Linear regression analysis scatter-plot on synthetic data
This page documents a preview version.
v2.23 Preview
Preview includes features under active development and is for development and testing only.
For production, use the latest stable version (v2024.1).
For production, use the latest stable version (v2024.1).
Save this script as "synthetic-data.sql"
drop procedure if exists populate_t(
int, double precision, double precision, double precision, double precision)
cascade;
drop table if exists t cascade;
create table t(
k int primary key,
x double precision,
y double precision,
delta double precision);
create procedure populate_t(
no_of_rows in int,
slope in double precision,
intercept in double precision,
mean in double precision,
stddev in double precision)
language plpgsql
as $body$
begin
delete from t;
with
a1 as (
select
s.v as k,
s.v as x,
(s.v * slope) + intercept as y
from generate_series(1, no_of_rows) as s(v)),
a2 as (
select (
row_number() over()) as k,
r.v as delta
from normal_rand(no_of_rows, mean, stddev) as r(v))

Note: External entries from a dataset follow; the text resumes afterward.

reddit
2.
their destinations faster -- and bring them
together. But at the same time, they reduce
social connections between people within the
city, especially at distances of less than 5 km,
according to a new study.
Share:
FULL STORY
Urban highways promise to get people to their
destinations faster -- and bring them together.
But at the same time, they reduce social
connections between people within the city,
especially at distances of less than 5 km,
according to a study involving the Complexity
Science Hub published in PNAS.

insert into t(k, x, y, delta)
select
k, x, a1.y, a2.delta
from a1 inner join a2 using(k);
insert into t(k, x, y, delta) values
(no_of_rows + 1, 0, null, null),
(no_of_rows + 2, null, 0, null);
end;
$body$;
call populate_t(
no_of_rows => 100,
mean => 0.0,
stddev => 5.0,
slope => -1.2,
intercept => 131.4);
\o analysis-results/synthetic-data.txt
with a as (
select
regr_r2 ((y + delta), x) as r2,
regr_slope ((y + delta), x) as s,
regr_intercept((y + delta), x) as i
from t)
select
to_char(r2, '0.99') as r2,
to_char(s, '90.9') as s,
to_char(i, '990.9') as i
from a;
\o
\t on
\o analysis-results/synthetic-data.csv
select
round(x)::text||','||round(y + delta)::text
from t
where
x > 60 and
x < 95 and
x is not null and
y is not null
order by x;
\o
\t off